Ein Standbein: Gruppenführungen
Eines der Standbeine sind Führungen mit Gruppen ab 20 Personen gewesen. „In der Corona-Zeit gab es zwei Jahre lang keine Führungen. Innerhalb von zwei Wochen wurden 40 Busse abgesagt.“ Das muss ein Betrieb erst einmal verkraften. Weitere Herausforderungen kamen mit dem Ukraine-Krieg und den rasant steigenden Energie- und Transportkosten. Auch die Rohstoffpreise seien explodiert. „Wir arbeiten mit offener Flamme, sind also auf Erdgas angewiesen. In der Summe konnten wir das nicht an die Kunden weitergeben.“
Doch all diese wirtschaftlichen Herausforderungen sind nicht der Grund für die Betriebsaufgabe. „Wir haben uns immer angepasst und neue Geschäftsfelder aufgebaut“, berichtet Ermert nicht ohne Stolz. Dazu zählte auch die Öffnung von Lager und Werkstatt für Privatkunden. Der von Gitta Ermert ins Leben gerufene Werksverkauf war ein ebenso großer Erfolg wie die Teilnahme am Keramik- und Töpfermarkt. „Wir haben unsere Angebotspalette immer am Bedarf der Kunden und am Markt orientiert. So kamen zu Bierkrügen, Brottöpfen und Auflaufformen auch Zier- und Teichfiguren, Pflanzkübel, Vogeltränken sowie Gartenkeramik hinzu.“ Sogar Urnen und Grabplatten wurden bei Girmscheid gefertigt. Die Entwicklung einer bunten Salzglasur kam bei den Käufern auch gut an.
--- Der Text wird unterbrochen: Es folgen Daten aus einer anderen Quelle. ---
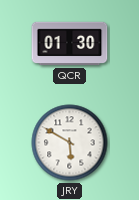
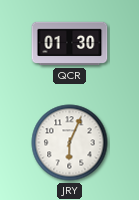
JRY: 5:50 -> 6:04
Personal immer weiter zurückgefahren
Das Personal ist mit den Jahren immer weiter zurückgefahren worden. Gitta und Joachim Ermert sind erleichtert und glücklich, dass ein Teil ihres Portfolios von der Töpferwerkstatt Ströder-Stein in Mogendorf fortgeführt wird. Auch die verbliebenen Mitarbeiter, eineinhalb Kräfte und zwei Aushilfen, finden in Mogendorf ihr neues Auskommen. „Keiner verliert den Job.“
Wichtig ist Ermert, ein großes Dankeschön an die Stadt Höhr-Grenzhausen auszusprechen. „Sie war stets ein sehr guter Partner und hat die keramischen Betriebe unterstützt. So hat sie beispielsweise durchgesetzt, dass die Werkstätten an bis zu 40 Sonn- und Feiertagen öffnen dürfen. Die touristische Vermarktung war gut. Auch die Galerie der Gefäße und der Stelenweg tragen zur Sichtbarkeit der Keramik im öffentlichen Raum entscheidend bei.“ Was aus den weitläufigen Räumen der Töpferei wird, ist noch nicht klar. „Derzeit werden Gespräche geführt. Vielleicht werden sie Keramikern zur Verfügung gestellt. Das wäre schön“, sagt Ermert abschließend.